— EXERCISE REQUIREMENTS —
Using the listing below, set down exactly the lines from the one that contains "2018年の調査では、アメリ" through the one that contains "k slapen met", with no pictures.
# # # #
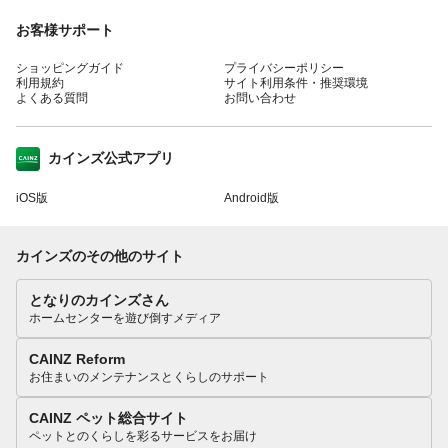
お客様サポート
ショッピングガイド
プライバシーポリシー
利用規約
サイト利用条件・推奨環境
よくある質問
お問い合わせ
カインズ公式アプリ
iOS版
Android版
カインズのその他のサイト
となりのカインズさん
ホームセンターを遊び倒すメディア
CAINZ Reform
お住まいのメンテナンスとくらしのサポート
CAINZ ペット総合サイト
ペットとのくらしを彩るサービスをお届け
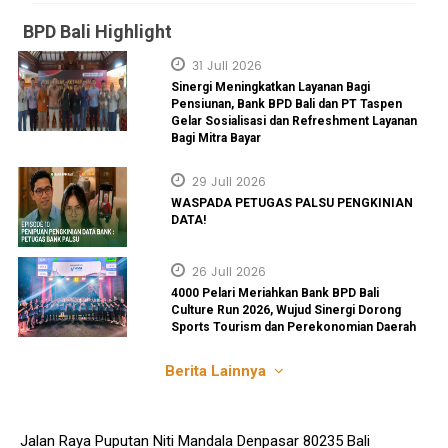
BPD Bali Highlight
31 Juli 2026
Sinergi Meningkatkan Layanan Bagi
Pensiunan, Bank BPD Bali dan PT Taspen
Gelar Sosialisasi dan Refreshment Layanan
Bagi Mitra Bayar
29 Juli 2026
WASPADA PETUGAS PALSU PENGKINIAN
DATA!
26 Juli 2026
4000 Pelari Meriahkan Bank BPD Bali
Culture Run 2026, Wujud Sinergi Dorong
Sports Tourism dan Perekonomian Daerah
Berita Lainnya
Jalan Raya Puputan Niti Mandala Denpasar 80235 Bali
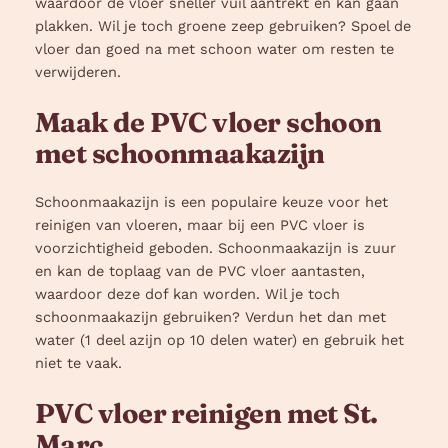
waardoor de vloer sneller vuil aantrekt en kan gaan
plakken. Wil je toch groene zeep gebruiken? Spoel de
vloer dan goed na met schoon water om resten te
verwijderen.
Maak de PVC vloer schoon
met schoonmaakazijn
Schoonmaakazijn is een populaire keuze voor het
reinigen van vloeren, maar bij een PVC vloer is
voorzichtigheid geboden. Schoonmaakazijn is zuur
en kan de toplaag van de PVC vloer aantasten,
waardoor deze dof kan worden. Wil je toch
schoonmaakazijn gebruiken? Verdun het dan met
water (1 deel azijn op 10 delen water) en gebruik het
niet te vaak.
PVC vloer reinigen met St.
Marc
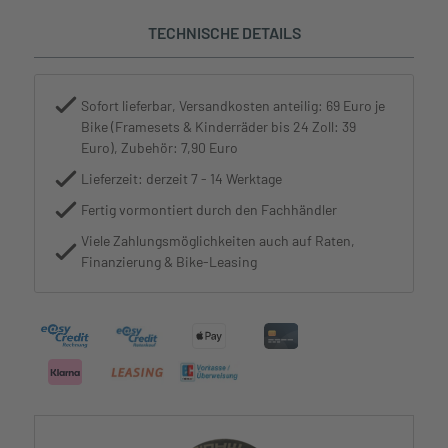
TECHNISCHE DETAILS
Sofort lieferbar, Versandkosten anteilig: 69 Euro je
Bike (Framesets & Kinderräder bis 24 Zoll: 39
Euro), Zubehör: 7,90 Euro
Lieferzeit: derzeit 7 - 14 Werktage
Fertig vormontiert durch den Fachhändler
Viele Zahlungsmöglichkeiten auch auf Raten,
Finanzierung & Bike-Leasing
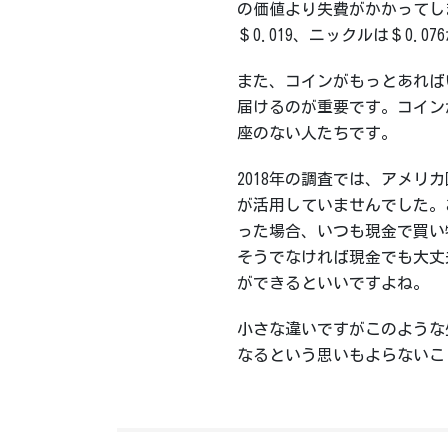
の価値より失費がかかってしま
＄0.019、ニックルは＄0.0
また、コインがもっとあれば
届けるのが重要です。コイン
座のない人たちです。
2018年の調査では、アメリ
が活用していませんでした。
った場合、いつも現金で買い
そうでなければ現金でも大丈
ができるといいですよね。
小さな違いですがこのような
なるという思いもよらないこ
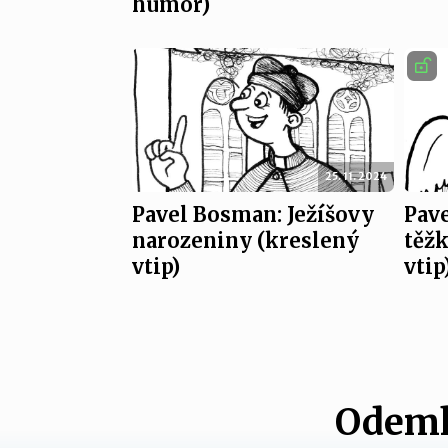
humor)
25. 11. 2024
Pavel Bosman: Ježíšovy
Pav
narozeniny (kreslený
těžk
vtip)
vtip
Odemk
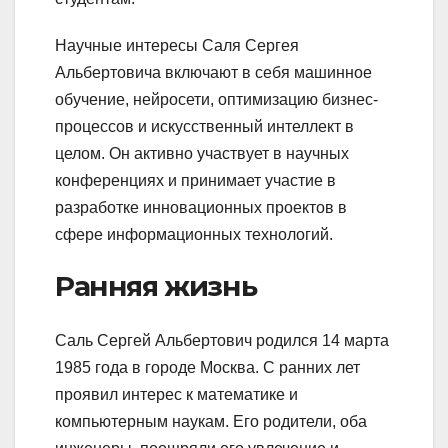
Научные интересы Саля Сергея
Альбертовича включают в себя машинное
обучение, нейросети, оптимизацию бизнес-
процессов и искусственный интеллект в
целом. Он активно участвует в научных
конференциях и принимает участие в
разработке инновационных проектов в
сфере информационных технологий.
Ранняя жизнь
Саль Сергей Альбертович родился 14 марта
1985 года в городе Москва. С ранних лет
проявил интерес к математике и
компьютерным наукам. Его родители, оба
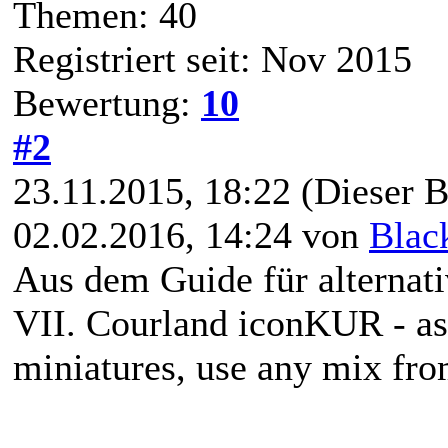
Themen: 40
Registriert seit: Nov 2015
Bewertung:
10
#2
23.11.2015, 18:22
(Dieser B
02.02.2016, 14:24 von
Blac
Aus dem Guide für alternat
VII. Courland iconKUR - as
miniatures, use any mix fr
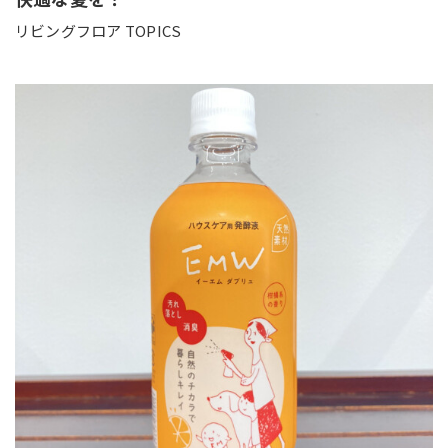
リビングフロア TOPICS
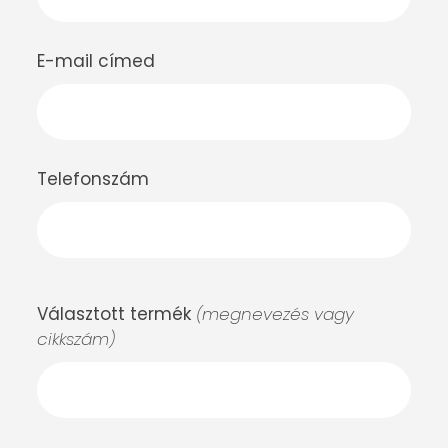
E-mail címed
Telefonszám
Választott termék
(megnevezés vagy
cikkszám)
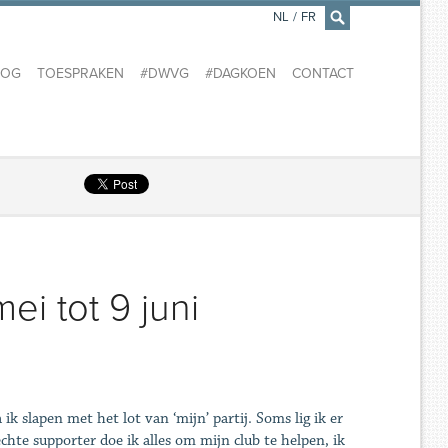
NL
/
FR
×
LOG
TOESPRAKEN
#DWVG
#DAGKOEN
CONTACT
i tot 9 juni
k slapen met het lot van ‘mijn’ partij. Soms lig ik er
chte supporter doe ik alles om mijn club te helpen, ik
# # # #
— ANSWER TO THIS PROBLEM —
2018年の調査では、アメリ
が活用していませんでした。
った場合、いつも現金で買い
そうでなければ現金でも大丈
ができるといいですよね。
小さな違いですがこのような
なるという思いもよらないこ
humor)
25. 11. 2024
Pavel Bosman: Ježíšovy
Pav
narozeniny (kreslený
těžk
vtip)
vtip
Odemk
Научные интересы Саля Сергея
Альбертовича включают в себя машинное
обучение, нейросети, оптимизацию бизнес-
процессов и искусственный интеллект в
целом. Он активно участвует в научных
конференциях и принимает участие в
разработке инновационных проектов в
сфере информационных технологий.
Ранняя жизнь
Саль Сергей Альбертович родился 14 марта
1985 года в городе Москва. С ранних лет
проявил интерес к математике и
компьютерным наукам. Его родители, оба
Themen: 40
Registriert seit: Nov 2015
Bewertung:
10
#2
23.11.2015, 18:22
(Dieser B
02.02.2016, 14:24 von
Blac
Aus dem Guide für alternat
VII. Courland iconKUR - as
miniatures, use any mix fr
リビングフロア TOPICS
E-mail címed
Telefonszám
Választott termék
(megnevezés vagy
cikkszám)
NL
/
FR
×
LOG
TOESPRAKEN
#DWVG
#DAGKOEN
CONTACT
i tot 9 juni
k slapen met het lot van ‘mijn’ partij. Soms lig ik er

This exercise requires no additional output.